Investigations conducted on the Swiss Jungfraujoch and in the Rocky Mountains in Colorado have found that particles that contain lead are among the most effective ice nuclei to be found in the atmosphere. "What was really new for us was the remarkable frequency with which we found lead in the ice particles," says Curtius. "We were able to identify lead in around every second ice nucleus while only one in twenty of the average aerosol particles contained lead." However, lead on its own is not enough to form an ice nucleus. Minute lead particles combine with other constituents of the air, such as mineral dust from the Sahara. Some of these mineral dust particles can themselves act as ice nuclei. Once combined with lead, however, a good ice nucleus becomes an outstanding ice nucleus that is able to initiate ice crystallization at higher temperatures and at lower humidities.

Laboratory experiments at the AIDA Aerosol and Cloud Chamber at the Karlsruhe Research Center have confirmed the results of the field studies in Switzerland. Furthermore, model calculations by the Swiss Federal Institute of Technology Zurich show that lead-containing particles change the properties of cirrus clouds so that these significantly influence the extent to which long-wave radiation escapes from the earth into space. If all ice-forming mineral particles contained lead, the heat emitted by the earth could theoretically be as much as 0.8 watts per square meter. By way of comparison: The climate forcing generated as a result of anthropogenic CO2 emissions is equivalent to roughly 1.6 watts per square meter. The lead-containing ice nuclei thus presumably have a cooling effect on the climate due to their indirect influence on ice cloud formation.

Scientists now assume that as a result of the significantly higher levels of lead pollution in the 1970s and 1980s – resulting from the use of leaded petrol and due to lead emissions from power stations – the great majority of all mineral dust particles were contaminated with lead and as a result more heat escaped from the earth than at present. "This probably led to global inhibition of rises in temperature to some extent, whereas today almost the full greenhouse effect is kicking in," says Curtius.

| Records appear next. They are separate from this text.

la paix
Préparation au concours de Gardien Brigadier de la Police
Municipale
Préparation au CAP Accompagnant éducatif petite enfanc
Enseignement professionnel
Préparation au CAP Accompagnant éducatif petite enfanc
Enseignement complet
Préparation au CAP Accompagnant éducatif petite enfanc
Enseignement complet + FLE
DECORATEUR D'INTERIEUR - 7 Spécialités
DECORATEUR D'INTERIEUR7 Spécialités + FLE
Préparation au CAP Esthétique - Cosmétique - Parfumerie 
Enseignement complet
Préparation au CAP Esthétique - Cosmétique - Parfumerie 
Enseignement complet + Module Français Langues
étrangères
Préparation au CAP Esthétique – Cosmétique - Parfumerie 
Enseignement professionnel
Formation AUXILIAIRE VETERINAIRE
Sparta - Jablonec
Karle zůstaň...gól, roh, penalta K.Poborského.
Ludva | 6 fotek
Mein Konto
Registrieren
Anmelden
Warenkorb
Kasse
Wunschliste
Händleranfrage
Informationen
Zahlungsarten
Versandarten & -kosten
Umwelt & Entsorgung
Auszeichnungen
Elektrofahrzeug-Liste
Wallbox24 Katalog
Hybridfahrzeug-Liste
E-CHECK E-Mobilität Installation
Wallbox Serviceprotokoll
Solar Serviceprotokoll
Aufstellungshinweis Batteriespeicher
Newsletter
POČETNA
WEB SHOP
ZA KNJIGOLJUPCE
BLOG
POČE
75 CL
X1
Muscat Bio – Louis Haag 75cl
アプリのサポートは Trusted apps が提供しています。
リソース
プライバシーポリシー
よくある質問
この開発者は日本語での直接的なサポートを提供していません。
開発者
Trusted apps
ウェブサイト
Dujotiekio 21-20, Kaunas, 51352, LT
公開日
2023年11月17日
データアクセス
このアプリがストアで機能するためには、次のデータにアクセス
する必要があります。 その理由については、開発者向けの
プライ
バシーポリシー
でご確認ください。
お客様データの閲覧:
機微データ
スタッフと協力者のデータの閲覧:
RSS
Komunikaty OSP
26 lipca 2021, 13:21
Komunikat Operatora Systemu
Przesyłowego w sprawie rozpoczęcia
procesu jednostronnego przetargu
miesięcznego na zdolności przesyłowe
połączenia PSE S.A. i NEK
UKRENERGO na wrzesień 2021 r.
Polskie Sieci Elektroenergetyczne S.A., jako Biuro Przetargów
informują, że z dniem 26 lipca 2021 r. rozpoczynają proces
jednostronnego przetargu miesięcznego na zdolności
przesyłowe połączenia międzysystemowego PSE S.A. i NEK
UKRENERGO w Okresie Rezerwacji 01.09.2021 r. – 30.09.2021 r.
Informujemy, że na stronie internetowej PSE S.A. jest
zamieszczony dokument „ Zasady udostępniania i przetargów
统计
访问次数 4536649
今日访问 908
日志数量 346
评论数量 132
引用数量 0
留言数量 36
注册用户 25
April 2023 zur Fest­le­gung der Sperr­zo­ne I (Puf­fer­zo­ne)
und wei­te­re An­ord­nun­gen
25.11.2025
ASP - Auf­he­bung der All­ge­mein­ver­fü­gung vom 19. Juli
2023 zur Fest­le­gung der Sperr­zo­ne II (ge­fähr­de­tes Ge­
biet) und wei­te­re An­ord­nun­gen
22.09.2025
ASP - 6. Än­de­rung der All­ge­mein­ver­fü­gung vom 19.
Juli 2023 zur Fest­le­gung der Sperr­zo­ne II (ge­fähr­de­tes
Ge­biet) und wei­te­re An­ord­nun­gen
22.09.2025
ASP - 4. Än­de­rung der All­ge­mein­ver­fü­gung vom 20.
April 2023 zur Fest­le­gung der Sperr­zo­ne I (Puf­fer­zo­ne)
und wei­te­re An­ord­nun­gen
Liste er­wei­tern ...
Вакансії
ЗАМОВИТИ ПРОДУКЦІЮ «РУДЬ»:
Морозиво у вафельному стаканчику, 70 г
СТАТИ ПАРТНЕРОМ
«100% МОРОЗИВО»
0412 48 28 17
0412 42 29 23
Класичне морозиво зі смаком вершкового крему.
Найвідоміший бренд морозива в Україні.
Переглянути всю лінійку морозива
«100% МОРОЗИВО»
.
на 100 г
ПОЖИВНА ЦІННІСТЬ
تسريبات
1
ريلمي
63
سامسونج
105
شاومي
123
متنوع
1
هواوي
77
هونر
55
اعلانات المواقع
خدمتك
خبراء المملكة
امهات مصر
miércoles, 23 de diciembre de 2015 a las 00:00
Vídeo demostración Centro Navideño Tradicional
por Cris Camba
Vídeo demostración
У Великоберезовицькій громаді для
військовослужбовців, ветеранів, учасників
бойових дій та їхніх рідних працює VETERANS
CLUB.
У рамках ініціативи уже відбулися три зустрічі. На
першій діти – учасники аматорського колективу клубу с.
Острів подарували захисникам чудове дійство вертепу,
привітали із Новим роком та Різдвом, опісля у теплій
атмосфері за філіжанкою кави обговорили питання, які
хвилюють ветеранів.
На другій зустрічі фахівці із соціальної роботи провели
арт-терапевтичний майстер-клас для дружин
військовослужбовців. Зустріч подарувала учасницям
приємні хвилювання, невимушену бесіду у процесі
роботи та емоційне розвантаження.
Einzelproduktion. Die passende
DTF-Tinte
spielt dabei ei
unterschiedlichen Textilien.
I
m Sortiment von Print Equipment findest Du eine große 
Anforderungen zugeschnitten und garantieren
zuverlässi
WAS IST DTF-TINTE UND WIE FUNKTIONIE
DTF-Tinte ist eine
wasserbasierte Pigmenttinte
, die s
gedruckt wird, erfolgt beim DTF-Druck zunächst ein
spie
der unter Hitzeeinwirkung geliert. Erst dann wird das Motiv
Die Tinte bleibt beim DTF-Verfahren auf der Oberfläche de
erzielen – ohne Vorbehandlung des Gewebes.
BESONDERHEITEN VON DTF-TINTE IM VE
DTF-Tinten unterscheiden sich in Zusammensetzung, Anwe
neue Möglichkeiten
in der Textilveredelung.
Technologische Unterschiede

But a return to the lead emission levels of the late 20th century is hardly desirable. Lead is a toxic heavy metal that can cause severe damage to health. "However, with the benefit of hindsight we can now explain why there has been a trend towards more rapid temperature rises in recent years; it is because mankind has cut back its emissions of lead and sulphates," claims Borrmann.

"These results show that anthropogenic emissions can influence ice nuclei precipitation and, as a result, change precipitation and the climate," to quote the research results published in Nature Geoscience. Among the institutions participating in the project were Technische Universität Darmstadt, the Leibniz Institute for Tropospheric Research in Leipzig, the Pacific Northwest National Laboratory in Richland/Washington, and the U.S. government agency, the National Oceanic and Atmospheric Administration in Boulder/Colorado. Mainz and Frankfurt Universities, Technische Universität Darmstadt and the Max Planck Institute for Chemistry participated in the project within the context of the Collaborative Research Center 641 The Tropospheric Ice Phase, funded by the German Research Foundation (DFG).